If it’s hard to understand the present, the past is almost impossible.
Take Jeremy Bentham, for instance. Jeremy Bentham was an eighteenth century philosopher and social reformer. He was famous for practising ‘utilitarianism’, based on the principle that it’s the greatest happiness of the greatest number that is the measure of right and wrong.
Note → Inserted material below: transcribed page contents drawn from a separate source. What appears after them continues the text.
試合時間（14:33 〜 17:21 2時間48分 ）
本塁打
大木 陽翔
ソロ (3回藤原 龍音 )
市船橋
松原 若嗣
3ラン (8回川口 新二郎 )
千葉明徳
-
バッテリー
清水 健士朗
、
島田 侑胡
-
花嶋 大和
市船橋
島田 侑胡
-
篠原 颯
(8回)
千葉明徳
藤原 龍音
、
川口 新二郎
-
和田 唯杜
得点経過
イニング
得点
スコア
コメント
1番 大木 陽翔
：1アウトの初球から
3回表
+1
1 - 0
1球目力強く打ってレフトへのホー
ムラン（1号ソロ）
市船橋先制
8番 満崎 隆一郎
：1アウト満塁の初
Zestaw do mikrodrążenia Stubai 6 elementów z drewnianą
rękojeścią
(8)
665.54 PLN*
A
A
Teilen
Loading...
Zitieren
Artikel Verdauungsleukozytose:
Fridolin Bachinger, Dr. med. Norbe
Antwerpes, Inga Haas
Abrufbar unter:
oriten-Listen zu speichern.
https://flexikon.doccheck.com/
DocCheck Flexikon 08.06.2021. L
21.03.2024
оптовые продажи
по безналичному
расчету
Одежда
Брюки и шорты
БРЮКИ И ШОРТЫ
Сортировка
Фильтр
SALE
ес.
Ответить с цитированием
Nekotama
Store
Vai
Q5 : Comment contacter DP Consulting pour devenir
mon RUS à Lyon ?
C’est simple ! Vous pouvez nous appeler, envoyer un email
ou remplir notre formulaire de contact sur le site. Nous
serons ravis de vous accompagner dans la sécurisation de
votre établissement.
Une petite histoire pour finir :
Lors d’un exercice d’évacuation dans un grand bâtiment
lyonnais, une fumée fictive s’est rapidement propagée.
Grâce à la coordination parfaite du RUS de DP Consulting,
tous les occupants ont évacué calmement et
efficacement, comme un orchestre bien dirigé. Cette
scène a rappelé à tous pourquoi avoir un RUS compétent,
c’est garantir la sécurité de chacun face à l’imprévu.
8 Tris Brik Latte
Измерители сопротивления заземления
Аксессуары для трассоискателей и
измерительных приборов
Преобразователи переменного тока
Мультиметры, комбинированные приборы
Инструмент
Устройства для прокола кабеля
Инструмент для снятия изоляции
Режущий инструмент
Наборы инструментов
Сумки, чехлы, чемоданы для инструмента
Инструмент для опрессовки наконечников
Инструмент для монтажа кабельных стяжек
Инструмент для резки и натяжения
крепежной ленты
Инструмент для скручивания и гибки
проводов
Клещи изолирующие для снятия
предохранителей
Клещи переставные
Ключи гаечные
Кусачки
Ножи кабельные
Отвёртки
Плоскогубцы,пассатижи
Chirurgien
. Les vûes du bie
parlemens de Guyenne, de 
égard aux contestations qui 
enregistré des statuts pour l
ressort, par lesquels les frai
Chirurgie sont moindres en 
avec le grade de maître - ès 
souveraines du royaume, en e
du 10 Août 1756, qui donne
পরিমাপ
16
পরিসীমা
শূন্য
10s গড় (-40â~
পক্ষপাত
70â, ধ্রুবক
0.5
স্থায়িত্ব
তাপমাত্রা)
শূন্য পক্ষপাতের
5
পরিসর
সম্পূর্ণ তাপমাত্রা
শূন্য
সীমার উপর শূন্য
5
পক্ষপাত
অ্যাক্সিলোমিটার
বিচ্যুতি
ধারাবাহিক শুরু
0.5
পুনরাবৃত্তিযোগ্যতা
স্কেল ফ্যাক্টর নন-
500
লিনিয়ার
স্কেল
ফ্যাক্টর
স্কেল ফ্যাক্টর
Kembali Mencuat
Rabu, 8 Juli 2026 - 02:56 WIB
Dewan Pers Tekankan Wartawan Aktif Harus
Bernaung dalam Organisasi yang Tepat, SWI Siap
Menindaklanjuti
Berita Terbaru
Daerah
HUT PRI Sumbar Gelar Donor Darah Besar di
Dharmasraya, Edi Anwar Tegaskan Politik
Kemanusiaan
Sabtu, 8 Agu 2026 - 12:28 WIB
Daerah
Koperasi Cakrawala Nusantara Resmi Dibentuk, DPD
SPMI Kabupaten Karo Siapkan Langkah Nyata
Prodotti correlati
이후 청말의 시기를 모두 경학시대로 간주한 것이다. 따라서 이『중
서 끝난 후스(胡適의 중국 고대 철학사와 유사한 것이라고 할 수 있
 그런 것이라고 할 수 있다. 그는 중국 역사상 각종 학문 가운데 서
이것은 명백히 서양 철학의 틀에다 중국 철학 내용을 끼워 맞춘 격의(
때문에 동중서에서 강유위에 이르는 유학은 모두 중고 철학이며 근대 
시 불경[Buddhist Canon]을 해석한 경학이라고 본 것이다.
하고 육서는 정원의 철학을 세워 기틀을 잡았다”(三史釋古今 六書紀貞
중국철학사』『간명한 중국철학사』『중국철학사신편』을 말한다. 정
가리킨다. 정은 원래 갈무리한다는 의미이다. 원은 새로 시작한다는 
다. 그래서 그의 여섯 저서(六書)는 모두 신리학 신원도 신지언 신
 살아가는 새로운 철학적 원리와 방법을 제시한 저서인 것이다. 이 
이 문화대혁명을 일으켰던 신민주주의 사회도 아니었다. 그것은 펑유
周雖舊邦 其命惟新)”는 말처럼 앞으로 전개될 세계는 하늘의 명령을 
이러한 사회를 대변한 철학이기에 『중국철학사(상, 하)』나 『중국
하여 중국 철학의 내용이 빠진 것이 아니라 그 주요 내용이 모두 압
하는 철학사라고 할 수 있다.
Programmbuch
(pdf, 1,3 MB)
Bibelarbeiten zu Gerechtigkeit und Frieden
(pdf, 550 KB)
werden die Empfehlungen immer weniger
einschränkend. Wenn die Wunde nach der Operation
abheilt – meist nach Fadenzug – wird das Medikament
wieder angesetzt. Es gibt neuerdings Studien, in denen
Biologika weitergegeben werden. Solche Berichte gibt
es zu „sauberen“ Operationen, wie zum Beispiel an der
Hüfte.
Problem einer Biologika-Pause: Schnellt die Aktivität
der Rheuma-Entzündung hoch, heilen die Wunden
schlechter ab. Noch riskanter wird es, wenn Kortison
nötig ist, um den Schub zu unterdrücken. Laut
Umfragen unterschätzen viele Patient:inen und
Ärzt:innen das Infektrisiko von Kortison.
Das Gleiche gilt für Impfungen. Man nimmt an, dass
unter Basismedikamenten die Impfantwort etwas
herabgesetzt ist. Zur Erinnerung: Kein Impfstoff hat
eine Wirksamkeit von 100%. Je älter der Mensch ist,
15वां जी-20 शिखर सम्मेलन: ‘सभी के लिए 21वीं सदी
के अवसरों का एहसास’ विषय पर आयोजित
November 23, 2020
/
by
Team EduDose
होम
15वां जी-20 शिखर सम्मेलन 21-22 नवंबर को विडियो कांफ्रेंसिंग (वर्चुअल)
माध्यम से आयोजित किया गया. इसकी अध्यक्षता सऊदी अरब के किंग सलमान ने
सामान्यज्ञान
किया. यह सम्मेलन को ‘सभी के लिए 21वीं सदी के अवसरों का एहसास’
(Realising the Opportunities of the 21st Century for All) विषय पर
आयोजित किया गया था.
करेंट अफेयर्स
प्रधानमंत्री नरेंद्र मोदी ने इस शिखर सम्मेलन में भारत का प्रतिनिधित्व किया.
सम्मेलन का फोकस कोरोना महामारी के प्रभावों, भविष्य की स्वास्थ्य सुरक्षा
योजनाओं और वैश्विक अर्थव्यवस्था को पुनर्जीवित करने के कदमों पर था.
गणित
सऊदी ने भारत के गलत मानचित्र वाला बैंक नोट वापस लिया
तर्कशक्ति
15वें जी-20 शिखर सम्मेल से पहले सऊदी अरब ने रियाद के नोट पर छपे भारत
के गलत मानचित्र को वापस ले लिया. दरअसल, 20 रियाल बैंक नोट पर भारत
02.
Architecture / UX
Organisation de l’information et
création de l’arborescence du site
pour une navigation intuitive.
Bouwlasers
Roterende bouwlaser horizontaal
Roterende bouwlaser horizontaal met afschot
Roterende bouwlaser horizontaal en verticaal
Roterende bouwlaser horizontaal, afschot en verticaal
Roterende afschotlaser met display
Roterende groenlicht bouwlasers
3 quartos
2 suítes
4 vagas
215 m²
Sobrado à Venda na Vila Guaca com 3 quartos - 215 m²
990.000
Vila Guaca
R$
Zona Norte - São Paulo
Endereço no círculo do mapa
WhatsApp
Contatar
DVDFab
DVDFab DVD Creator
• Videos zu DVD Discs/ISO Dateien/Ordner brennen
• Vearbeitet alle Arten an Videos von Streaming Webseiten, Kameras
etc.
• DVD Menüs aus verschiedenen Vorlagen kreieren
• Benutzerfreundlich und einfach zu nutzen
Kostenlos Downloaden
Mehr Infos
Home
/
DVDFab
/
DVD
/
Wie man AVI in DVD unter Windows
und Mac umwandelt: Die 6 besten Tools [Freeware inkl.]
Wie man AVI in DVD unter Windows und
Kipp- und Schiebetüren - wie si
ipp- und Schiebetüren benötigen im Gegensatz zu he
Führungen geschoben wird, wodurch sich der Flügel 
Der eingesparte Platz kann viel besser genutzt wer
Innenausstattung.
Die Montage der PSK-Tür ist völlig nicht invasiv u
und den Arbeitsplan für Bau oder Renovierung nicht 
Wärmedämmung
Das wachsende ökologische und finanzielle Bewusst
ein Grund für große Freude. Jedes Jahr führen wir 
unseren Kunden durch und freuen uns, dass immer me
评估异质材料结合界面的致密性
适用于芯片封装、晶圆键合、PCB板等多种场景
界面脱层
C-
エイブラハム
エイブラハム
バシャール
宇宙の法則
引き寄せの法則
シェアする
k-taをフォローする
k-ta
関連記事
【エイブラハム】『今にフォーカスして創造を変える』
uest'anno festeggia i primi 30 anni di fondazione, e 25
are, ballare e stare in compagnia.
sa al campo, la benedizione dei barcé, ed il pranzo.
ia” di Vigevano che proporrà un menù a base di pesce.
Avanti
Which sounds okay – until you read about one of his public works, something so nightmarish George Orwell would’ve been proud.
He designed a prison called The Panopticon – an architectural principle he wanted to roll-out into hospitals, schools and other public institutions. The Panopticon was a hexagonal building with a central observation tower and cells radiating out like the petals of a monstrous concrete and iron flower. The idea was that the guards in the tower would be able to keep an eye on the prisoners the whole time. The prisoners wouldn’t know when the guards were looking at them, so they’d be encouraged to toe the line. It was an early experiment in Big Brother culture, the state as an all-seeing, ever-present eye. Maximum compliance, minimum effort.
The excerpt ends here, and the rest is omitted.